The other four participants of the 19 December demonstration in Minsk were sentenced to 2 - 5 years in prison of variable security level.
With the escalating crisis on the currency and consumer markets, these strict sentences imply that the authorities are taking a stand to oppose attempts to challenge the legitimacy of the regime. The sentences defy the international community as a demonstration of “power”.
The harsh sentence for N. Statkevich is obviously associated with his sharp remarks against President Lukashenko personally during the election campaign. The sentence to a counterpart of Statkevich, a businessman and former Deputy of Minsk City Council, Uss can be decoded as a signal to Belarusian businessmen to keep out of politics. Moreover, Uss’ election campaign focused on the electoral reform and increased transparency of the electoral process, i.e. issues of vital control by the Belarusian authorities.
A harsh sentence of 5 years of medium security prison was handed down to Alexander Klaskouski, a former police officer and son of a freelance journalist.
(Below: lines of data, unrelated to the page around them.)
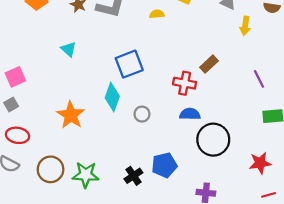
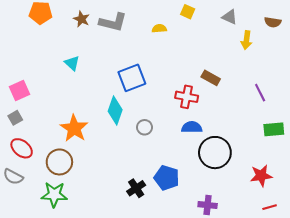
brown rectangle: (209, 64) -> (211, 78), turned 72
red ellipse: (18, 135) -> (22, 148), turned 30
blue pentagon: (164, 165) -> (167, 178), turned 30
brown circle: (51, 169) -> (59, 162), moved
green star: (86, 175) -> (54, 195), moved

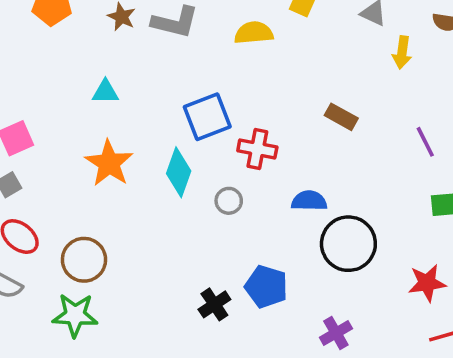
yellow semicircle: (159, 29) -> (254, 33), size x1.5
cyan triangle: (72, 63) -> (105, 92), turned -42
red cross: (187, 97) -> (257, 149), moved
orange star: (74, 128) -> (109, 163), moved
purple cross: (208, 205) -> (336, 333), turned -36

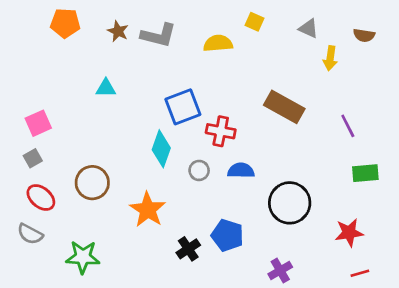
brown rectangle: (341, 117) -> (284, 107), size x1.6
orange star: (109, 163) -> (148, 210), moved
blue semicircle: (309, 201) -> (241, 170), moved
brown circle: (84, 260) -> (92, 183), moved

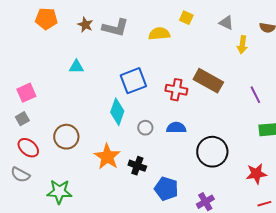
red cross: (221, 131) -> (176, 90), moved
blue pentagon: (227, 235) -> (166, 189), moved
black cross: (188, 249) -> (137, 166), moved, turned -36

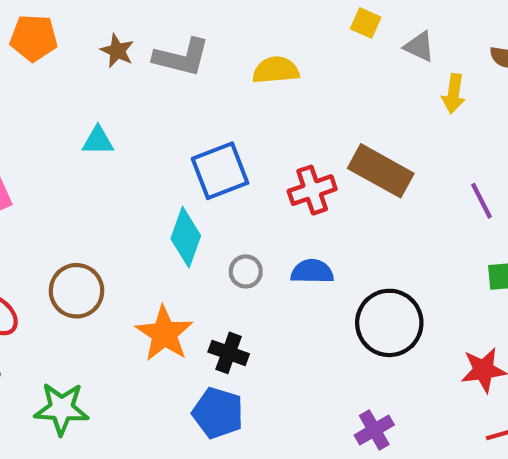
yellow square: (186, 18) -> (366, 23), moved
red cross: (176, 90) -> (312, 190), turned -30
blue pentagon: (166, 189) -> (218, 413), moved

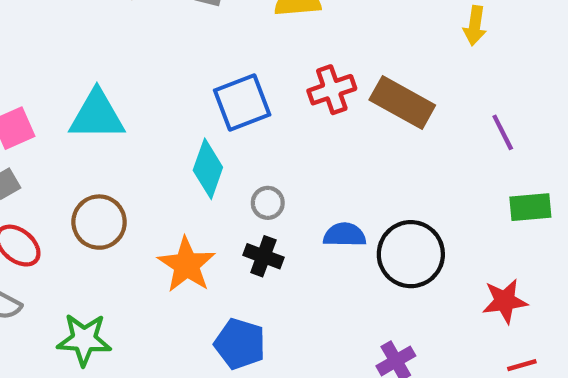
cyan triangle: (98, 141) -> (97, 115), moved, size x1.8
red cross: (312, 190) -> (332, 90), moved
blue semicircle: (312, 271) -> (345, 235), moved
black cross: (229, 353) -> (263, 256), moved

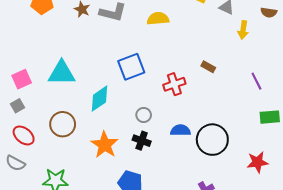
red cross: (332, 90) -> (174, 84), moved
brown rectangle: (402, 102) -> (208, 67), size x0.5
cyan diamond: (208, 169) -> (100, 99), moved, turned 36

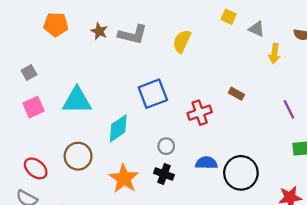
yellow semicircle: (158, 19) -> (182, 41), turned -60
gray square: (17, 106) -> (29, 72), moved

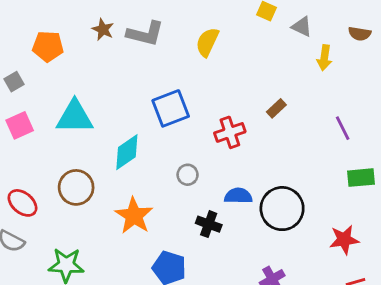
orange pentagon: (56, 25) -> (48, 46), moved
brown rectangle: (236, 94) -> (276, 108), turned -72
black cross: (164, 174) -> (209, 224), moved

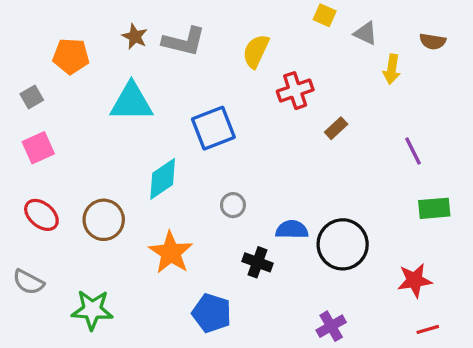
cyan triangle: (75, 117) -> (131, 102), moved
red cross: (230, 132) -> (295, 91), moved
red ellipse: (22, 203) -> (41, 215), moved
This harsh punishment of an ordinary protester (former Presidential candidate A. Sannikov was also sentenced to 5 years of imprisonment for allegedly organizing “mass disorder”) is definitely related to the fact that Alexander Klaskouski had previously served in the MIA and participated in the demonstration on 19 December in police uniform. First of all, the authorities had to demonstrate that the Belarusian law enforcement agencies were not involved in oppositional politics in any way and, secondly, that disloyalty among MIA staff will be prosecuted severely.
President Lukashenka continues to rotate staff and rejuvenate heads of departments and universities following new appointments in regional administrations. Apparently, new Information Minister Karliukevich could somewhat relax the state policy towards the independent media and introduce technological solutions for retaining control over Belarus’ information space. New rectors could strengthen the trend for soft Belarusization in the regions and tighten the disciplinary and ideological control over the student movement in the capital.
President Lukashenka has appointed new ministers of culture and information, the new rector of the Belarusian State University and heads of three universities, assistants in the Minsk and Vitebsk regions.
The new Information Minister Karliukevich is likely to avoid controversial initiatives similar to those former Minister Ananich was famous for, however, certainly within his capacities. Nevertheless, the appointment of Belarusian-speaking writer Karliukevich could be regarded as the state’s cautious attempt to relax environment in the media field and ensure the sovereignty of national media.
The Belarusian leadership has consolidated the trend for mild Belarusization by appointing a young historian and a ‘reasonable nationalist’, Duk as the rector at the Kuleshov State University in Mogilev. Meanwhile, while choosing the head of the Belarusian State University, the president apparently had in mind the strengthening of the ideological loyalty among the teaching staff and students at the main university in order to keep the youth movement at bay. Previously, Korol was the rector of the Kupala State University in Grodno, where he held purges among the disloyal teaching staff.
The trend for the renewal of mid-ranking executives and their rejuvenation has confirmed. The age of the Culture Minister and three new rectors varies from 39 to 44 years old.